Tatsächlich zeigte sich ungefähr ab der Mitte von Malek-Schâhs zwanzigjähriger Herrschaftszeit, daß der Sultan keineswegs Wachs in den Händen seines Wesirs war und sich durchaus nicht alles bieten ließ. Zu dieser Zeit war Malek-Schâh ein erwachsener Mann von fast dreißig Jahren und ein erprobter Heerführer. Daher traf er nun auch eigene Entscheidungen gegen den Rat des Nezâm. So entließ er im Jahr 1081 siebentausend Soldaten aus seinem Dienst, die prompt zu seinem rebellierenden Bruder Tekisch überliefen. Der Nezâm hatte davor gewarnt, da er vorausgesehen hatte, daß die entlassenen Krieger sich wohl oder übel einen neuen Herrn suchen würden, der Verwendung für ihre Kampfkraft hatte. Was hätten sie auch sonst tun sollen? Erst nach mehreren Jahren gelang es Malek-Schâh, Tekisch endgültig zur Strecke zu bringen.

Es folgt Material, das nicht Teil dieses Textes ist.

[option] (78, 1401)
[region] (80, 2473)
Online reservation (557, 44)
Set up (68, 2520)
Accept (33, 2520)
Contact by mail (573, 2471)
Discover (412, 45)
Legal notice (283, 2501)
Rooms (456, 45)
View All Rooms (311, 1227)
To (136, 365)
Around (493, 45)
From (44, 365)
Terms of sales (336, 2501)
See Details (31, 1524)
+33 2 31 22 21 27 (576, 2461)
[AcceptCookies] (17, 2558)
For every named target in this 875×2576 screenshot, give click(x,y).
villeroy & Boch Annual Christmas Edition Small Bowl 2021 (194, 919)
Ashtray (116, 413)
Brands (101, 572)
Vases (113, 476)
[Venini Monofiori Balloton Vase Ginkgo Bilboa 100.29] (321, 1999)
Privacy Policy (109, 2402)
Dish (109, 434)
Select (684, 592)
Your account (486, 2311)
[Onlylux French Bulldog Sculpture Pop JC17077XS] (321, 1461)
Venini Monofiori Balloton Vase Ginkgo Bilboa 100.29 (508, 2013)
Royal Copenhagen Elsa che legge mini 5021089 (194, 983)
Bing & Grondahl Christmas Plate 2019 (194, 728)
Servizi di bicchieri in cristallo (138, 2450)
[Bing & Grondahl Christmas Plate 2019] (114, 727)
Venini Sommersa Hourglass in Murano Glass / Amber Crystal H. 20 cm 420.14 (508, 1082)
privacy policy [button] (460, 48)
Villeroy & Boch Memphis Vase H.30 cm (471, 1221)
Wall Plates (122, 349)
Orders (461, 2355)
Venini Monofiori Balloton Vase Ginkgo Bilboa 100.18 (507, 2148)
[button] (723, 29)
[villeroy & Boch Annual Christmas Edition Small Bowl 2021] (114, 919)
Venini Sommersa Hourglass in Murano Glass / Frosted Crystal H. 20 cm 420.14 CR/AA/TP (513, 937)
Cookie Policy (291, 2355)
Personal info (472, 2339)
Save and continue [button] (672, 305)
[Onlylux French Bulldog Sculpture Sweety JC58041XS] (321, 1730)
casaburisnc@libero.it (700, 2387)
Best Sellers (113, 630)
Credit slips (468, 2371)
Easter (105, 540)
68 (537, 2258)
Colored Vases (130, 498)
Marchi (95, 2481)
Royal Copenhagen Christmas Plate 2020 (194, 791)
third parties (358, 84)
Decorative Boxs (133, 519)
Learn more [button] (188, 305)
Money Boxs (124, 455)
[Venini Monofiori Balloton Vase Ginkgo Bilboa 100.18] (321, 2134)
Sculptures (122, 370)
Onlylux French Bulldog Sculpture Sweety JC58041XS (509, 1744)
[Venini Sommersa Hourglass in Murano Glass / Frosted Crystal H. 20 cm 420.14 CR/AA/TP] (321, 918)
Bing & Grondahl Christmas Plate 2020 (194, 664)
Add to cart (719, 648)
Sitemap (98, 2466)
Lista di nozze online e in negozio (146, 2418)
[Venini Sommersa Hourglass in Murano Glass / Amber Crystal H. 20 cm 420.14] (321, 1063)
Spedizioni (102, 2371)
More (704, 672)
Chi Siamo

Der Sultan setzt seine Autorität durch

Um das Jahr 1082 war Malek-Schâh also der väterlichen Fürsorge des Nezâm bereits entwachsen, und die Gegner des Nezâm versuchten, sich dies zunutze zu machen. So kam es, daß ein Hofnarr Malek-Schâhs in Esfahân sich vor dem Sultan gegen den Nezâm aussprach und einen anderen Mann als Wesir empfahl. Nun befanden sich Hofnarren in der besonderen Position, straflos alles mögliche zu einem Herrscher sagen zu dürfen, und man mag sich fragen, wie ernst solche Äußerungen zu nehmen waren. Doch da der Nezâm immer wieder unter Beschuß geriet und Intrigen gegen ihn gesponnen wurden, nahm sein ältester (oder zweitältester) Sohn Dschamâl ol-Molk (arabisch: Dschamâl al-Mulk) diese Äußerungen sogar bitterernst, als er von ihnen hörte.

Dieser Sohn des Nezâm war Statthalter in Balch, also im Osten des Reiches (heute Afghanistan), und reiste wutentbrannt nach Esfahân, als ihm die Äußerungen des Hofnarren zu Ohren kamen. Dort angekommen, ließ er dem Hofnarren die Zunge von hinten herausreißen – der Mann starb natürlich an dieser Bestrafung. Damit nicht genug, wirkte Dschamâl ol-Molk darauf hin, daß der Mann, den der Hofnarr als Wesir vorgeschlagen hatte, festgenommen und geblendet wurde.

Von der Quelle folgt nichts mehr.